Wednesday, October 20, 2004

This is why I call it "Bug Safari"

It's my favorite job at the arboretum, and the reason I signed up to become a Nature Guide. I take kids around and we just look for whatever bugs we can find. Of course, I try to locate stuff beforehand, so I can take them to areas where they will find something interesting.

This past weekend, we started out behind the Heritage House, where there is a good-sized square planter that the kids can access from all sides with their bug nets. There were bees, stinkbugs and harlequin bugs, an inchworm, several grasshoppers and katydids, and a pretty yellow crab spider.

Then, on to the deciduous woodland, where there were an abundance of box elder bugs in all sizes running around in the leaf-litter.

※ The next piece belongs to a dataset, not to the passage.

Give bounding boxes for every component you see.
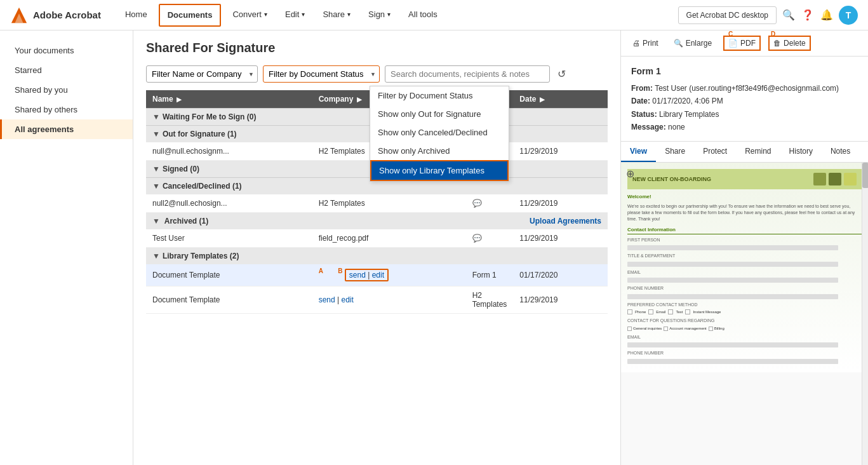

From there, the thorn forest, where a Green Lynx spider was guarding her egg case while eating a bee. Several other bushes along the way had miscellaneous and variable critters. Not too many butterflies. Not enough sun for them. But all in all there was enough for the kids to see, and I was able to contain it to about 30 minutes per tour.

I didn't have time to take pictures during the safaris, but I went back on Monday, to get shots of the grasshoppers, as part of my continuing series on grasshopper color variation:


Classic green


Grayish


2 nymphs


Dark nymph



The Green Lynx spider had caught another bee, too.